▶ [Task prompt] Omit the pictures, then reproduce exactly the line bearing "1041408603号" and every line after it up to and including the last line of the entries below.

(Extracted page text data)
----
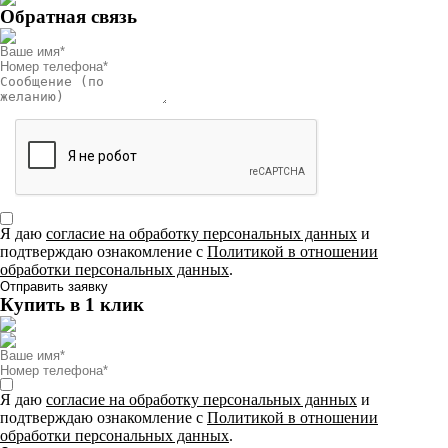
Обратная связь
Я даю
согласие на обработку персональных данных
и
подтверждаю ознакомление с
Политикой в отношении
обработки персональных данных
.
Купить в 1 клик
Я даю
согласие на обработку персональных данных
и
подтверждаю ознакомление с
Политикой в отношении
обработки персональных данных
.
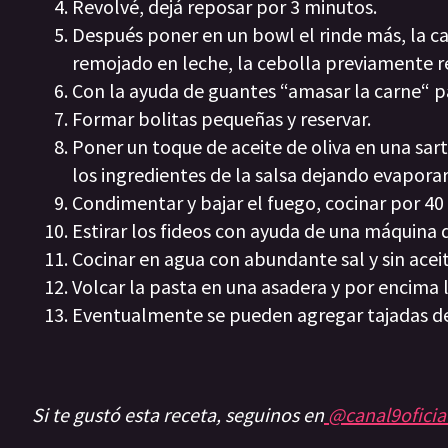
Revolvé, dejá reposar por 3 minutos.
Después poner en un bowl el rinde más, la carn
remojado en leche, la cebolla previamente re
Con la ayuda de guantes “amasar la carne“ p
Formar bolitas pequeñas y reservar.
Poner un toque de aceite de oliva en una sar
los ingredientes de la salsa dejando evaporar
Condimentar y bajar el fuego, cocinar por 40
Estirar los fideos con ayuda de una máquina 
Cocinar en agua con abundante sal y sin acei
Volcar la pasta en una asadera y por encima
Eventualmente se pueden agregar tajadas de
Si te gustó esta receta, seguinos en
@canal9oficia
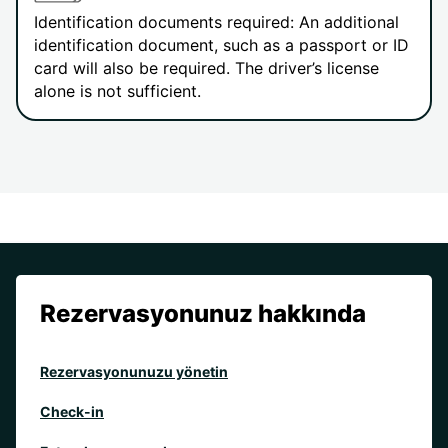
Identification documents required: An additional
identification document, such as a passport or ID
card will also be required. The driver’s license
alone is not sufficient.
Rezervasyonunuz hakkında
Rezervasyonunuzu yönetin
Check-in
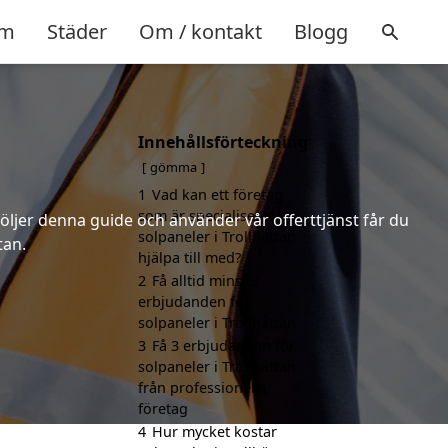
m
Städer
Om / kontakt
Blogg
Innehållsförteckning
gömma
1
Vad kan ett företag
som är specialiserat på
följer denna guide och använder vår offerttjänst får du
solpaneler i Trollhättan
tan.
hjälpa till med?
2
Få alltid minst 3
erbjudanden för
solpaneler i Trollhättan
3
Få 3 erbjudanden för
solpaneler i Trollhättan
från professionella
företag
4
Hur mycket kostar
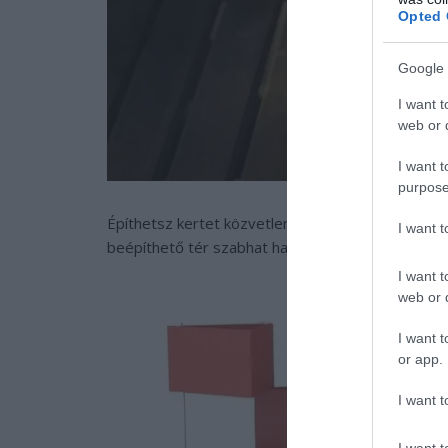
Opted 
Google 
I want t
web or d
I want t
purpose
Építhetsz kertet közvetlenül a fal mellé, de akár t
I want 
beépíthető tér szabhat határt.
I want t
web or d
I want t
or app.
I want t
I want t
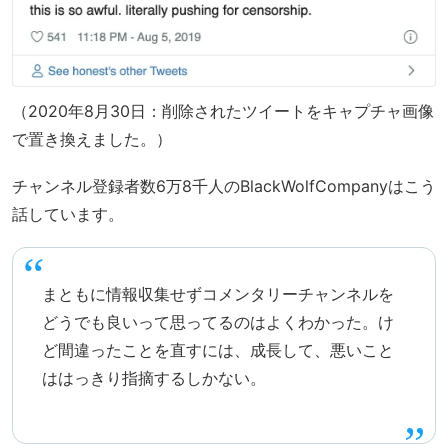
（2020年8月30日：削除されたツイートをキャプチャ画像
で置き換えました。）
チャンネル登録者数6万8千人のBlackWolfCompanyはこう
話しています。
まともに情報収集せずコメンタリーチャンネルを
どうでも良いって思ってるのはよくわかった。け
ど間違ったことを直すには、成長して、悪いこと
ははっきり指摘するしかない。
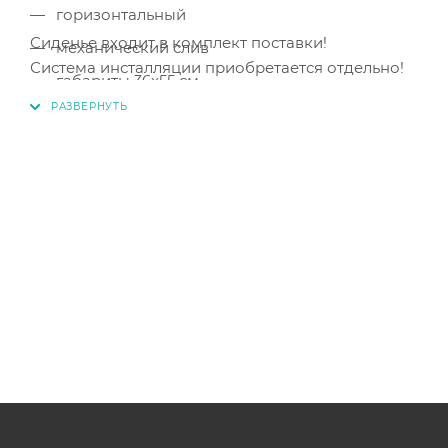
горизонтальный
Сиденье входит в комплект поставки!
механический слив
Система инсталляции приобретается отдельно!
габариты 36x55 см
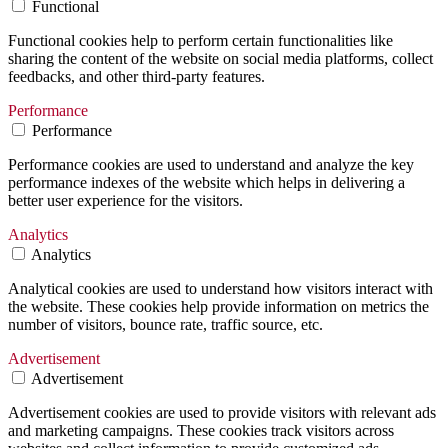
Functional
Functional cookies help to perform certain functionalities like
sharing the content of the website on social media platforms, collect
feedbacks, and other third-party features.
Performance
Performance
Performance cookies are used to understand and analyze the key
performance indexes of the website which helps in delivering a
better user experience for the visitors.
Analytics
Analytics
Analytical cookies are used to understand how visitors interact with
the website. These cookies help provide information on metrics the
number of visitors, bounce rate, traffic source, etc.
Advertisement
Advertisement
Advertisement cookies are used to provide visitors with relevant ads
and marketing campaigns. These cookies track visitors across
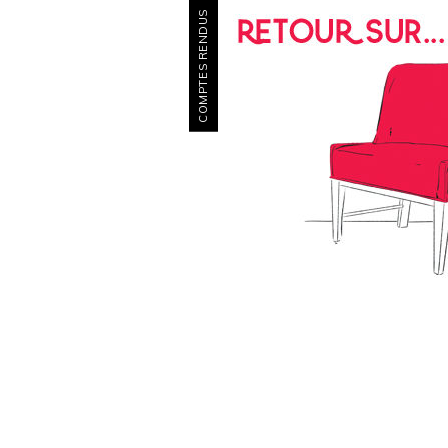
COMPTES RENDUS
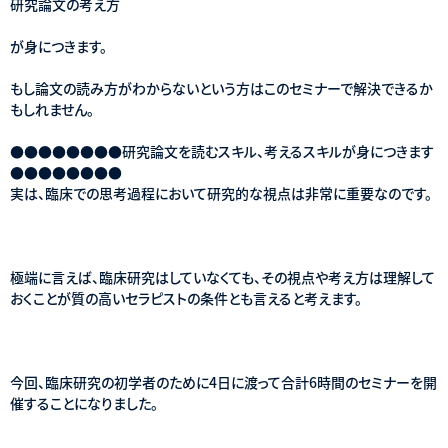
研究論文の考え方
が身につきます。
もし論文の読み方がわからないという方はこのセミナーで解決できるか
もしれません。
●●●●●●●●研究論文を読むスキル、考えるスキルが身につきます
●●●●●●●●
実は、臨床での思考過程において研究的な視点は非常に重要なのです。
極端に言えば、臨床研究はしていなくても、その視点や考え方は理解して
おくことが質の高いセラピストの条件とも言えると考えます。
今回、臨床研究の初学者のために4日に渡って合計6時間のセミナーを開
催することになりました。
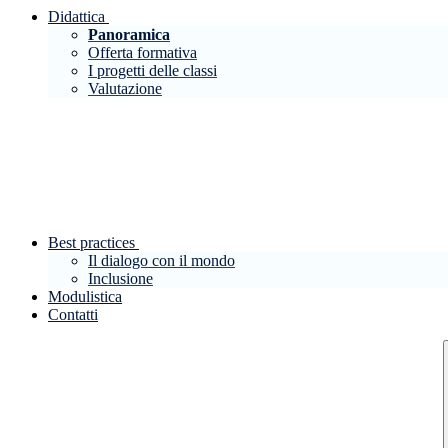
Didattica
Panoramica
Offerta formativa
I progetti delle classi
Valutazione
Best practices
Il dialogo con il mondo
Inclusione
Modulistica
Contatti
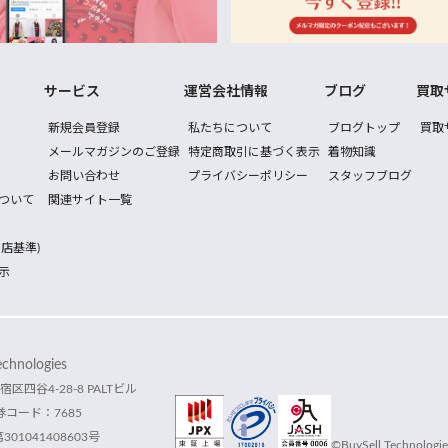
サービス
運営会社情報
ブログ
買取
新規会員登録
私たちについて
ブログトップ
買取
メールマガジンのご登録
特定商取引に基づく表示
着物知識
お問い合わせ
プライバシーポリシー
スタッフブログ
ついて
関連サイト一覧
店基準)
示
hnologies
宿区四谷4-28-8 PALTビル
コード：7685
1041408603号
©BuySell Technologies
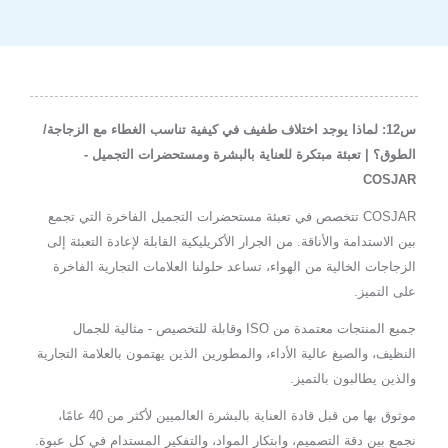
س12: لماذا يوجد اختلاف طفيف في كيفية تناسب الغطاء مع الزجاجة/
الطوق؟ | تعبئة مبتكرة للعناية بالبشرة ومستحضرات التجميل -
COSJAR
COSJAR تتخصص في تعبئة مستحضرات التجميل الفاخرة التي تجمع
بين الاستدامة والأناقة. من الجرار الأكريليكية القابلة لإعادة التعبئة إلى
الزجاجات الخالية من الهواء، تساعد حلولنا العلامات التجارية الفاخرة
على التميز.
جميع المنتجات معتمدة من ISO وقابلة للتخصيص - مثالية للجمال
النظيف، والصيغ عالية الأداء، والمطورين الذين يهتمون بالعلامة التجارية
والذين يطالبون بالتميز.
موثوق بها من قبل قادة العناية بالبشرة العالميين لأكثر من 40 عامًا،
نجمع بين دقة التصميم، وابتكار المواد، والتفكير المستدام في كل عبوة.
----
▶ [Task answer]
1041408603号
©BuySell Technologies
س12: لماذا يوجد اختلاف طفيف في كيفية تناسب الغطاء مع الزجاجة/
الطوق؟ | تعبئة مبتكرة للعناية بالبشرة ومستحضرات التجميل -
COSJAR
COSJAR تتخصص في تعبئة مستحضرات التجميل الفاخرة التي تجمع
بين الاستدامة والأناقة. من الجرار الأكريليكية القابلة لإعادة التعبئة إلى
الزجاجات الخالية من الهواء، تساعد حلولنا العلامات التجارية الفاخرة
على التميز.
جميع المنتجات معتمدة من ISO وقابلة للتخصيص - مثالية للجمال
النظيف، والصيغ عالية الأداء، والمطورين الذين يهتمون بالعلامة التجارية
والذين يطالبون بالتميز.
موثوق بها من قبل قادة العناية بالبشرة العالميين لأكثر من 40 عامًا،
نجمع بين دقة التصميم، وابتكار المواد، والتفكير المستدام في كل عبوة.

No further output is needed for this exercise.